I went to my room and cried. I was mad. I felt they were interfering in my life. But a couple days later I realized that if my social worker went through the trouble of calling the cops and got me out of going to a mental hospital, then she did believe in me. It made me think there was hope left and that I could get better.

Looking back, it’s strange to remember all that stuff. I feel like that wasn’t me. It feels like I am telling a stranger’s story. Back then, I felt so alone. Now I know that people care for me. Now I’m glad they stepped in.

My foster parents said I needed more help than they could provide. I went to a new foster home without my sister. I was starting over again. My new foster mom threw out my black clothes and bought me new clothes. I started high school at La Puente High. At first I felt like an outcast because I didn’t know anyone, but then I started getting a little better because I made friends. Plus I had a contract to keep.

Around the same time they switched my medication to Zoloft, another antidepressant. Zoloft was better. It made me less sad, but I still didn’t like it. I felt like it was controlling my emotions, like I would get mad over anything.

Then one day one of my friends gave me a newspaper article that said that a study showed that some medications for depression could cause thoughts of suicide in children. For the first time, I realized my depression wasn’t my fault. I was happy because I understood that I didn’t really want to die, that it was the  medication talking. I was also mad that they had prescribed me something without knowing what it would do to me.

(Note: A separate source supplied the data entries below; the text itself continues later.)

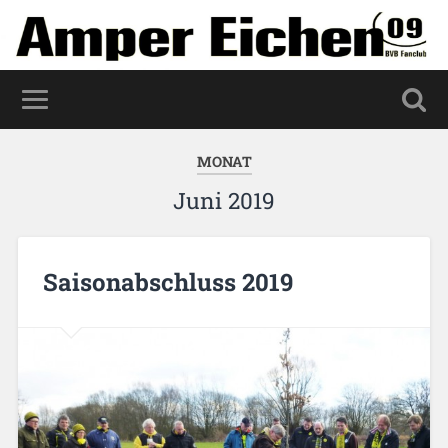
MONAT
Juni 2019
Saisonabschluss 2019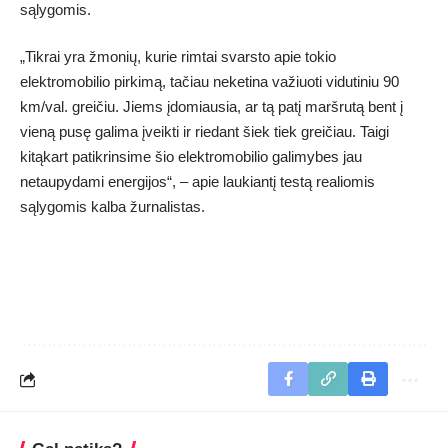
sąlygomis.
„Tikrai yra žmonių, kurie rimtai svarsto apie tokio
elektromobilio pirkimą, tačiau neketina važiuoti vidutiniu 90
km/val. greičiu. Jiems įdomiausia, ar tą patį maršrutą bent į
vieną pusę galima įveikti ir riedant šiek tiek greičiau. Taigi
kitąkart patikrinsime šio elektromobilio galimybes jau
netaupydami energijos“, – apie laukiantį testą realiomis
sąlygomis kalba žurnalistas.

As soon as I got home I called my social worker and read the article to her. She said I should stop taking the medication and that I should tell my psychiatrist. I said I didn’t want to because they’ll think I’m in denial about my “illness.” In the end, she talked to my psychiatrist for me.

She also argued with my foster agency when the agency said I needed to stay on the meds. She and my pastor were the only people listening to me. He talked to my foster parents and finally convinced them I didn’t need to be on medication.

Back to my old self

A month later, they took me off the medication slowly by decreasing the milligrams. My head would hurt. But a few weeks later, I could be myself again. I felt like I was coming out of a dark tunnel and seeing the sun for the first time.

While taking the medication, a part of me had been lost. My friends would want to do something and I would say no because I would be too bored or tired. Now I’m like, “Let’s go.” I’m happy and I’m bubbly. Like before tests, I make up songs and rap in class about what we’re being tested on.

That wasn’t the only good thing. I had to leave my foster home because they didn’t have space for me anymore. My new foster mother is supportive.

But I was still feeling like that sad person was a part of me. A few months later, a speaker came to our school and talked about how he had partied and used alcohol when he was in school but he grew out of it. He said “the past is history, the present a victory and the future a mystery.” He had a point. I felt like I wasn’t tied down anymore. There wasn’t anything holding me back from making my dreams come true.

I believe I didn’t need the medication. I needed someone to talk to. If I hadn’t been on the medication, it would have been easier for me to talk to people because I wouldn’t have felt there was something wrong with me. Talking to someone helps you get things off your chest, which makes you feel better. After I saw how much my social worker battled for me to be off the medication, I felt like she would listen to me. Now whenever I need to talk, I call my social worker. I also have opened up to my new therapist.

Still, I can’t blame them. None of us knew that I would get so bad. I believe everything happens for a reason. The reason I went through this is to tell others not to believe what people say if you don’t feel it’s true. Even though it may look like you are in a dump, it will be OK. You should never give up hope. Sooner or later it’s going to get better.

Editor’s note: Some people are helped by antidepressant medication. If you are taking antidepressants or any other medication, do not stop taking your medication without a doctor’s supervision.